▶ _INPUT MATERIAL_:
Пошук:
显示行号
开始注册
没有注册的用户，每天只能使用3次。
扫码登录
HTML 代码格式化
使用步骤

...

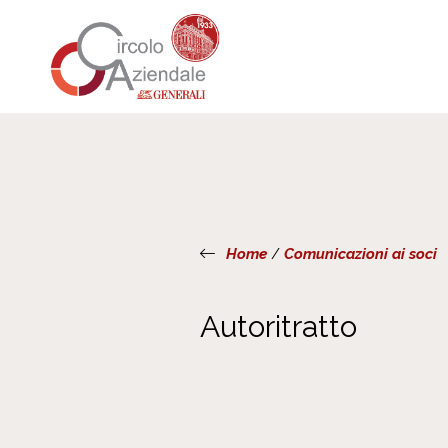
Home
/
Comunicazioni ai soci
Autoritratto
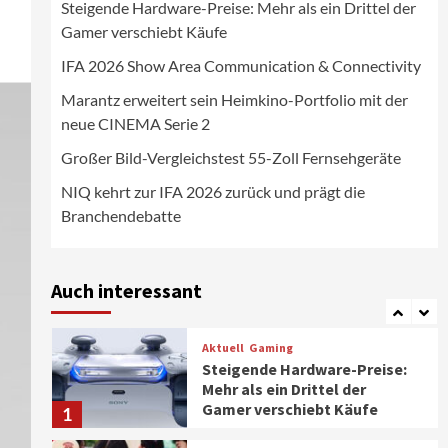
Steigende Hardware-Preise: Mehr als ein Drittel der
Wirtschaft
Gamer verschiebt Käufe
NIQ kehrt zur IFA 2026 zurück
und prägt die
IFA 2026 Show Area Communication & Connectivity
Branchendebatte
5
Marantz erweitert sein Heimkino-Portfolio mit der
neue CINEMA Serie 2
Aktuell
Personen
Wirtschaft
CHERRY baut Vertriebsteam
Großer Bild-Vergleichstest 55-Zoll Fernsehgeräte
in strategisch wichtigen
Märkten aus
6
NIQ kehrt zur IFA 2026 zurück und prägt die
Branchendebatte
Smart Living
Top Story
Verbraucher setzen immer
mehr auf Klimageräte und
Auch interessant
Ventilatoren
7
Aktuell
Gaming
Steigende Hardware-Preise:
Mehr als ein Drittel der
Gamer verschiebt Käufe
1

▶ _PROMPT_: Scan the lines above for "Hardware", then copy every one that has it.

▶ _EXERCISE RESULT_:
Steigende Hardware-Preise: Mehr als ein Drittel der
Steigende Hardware-Preise:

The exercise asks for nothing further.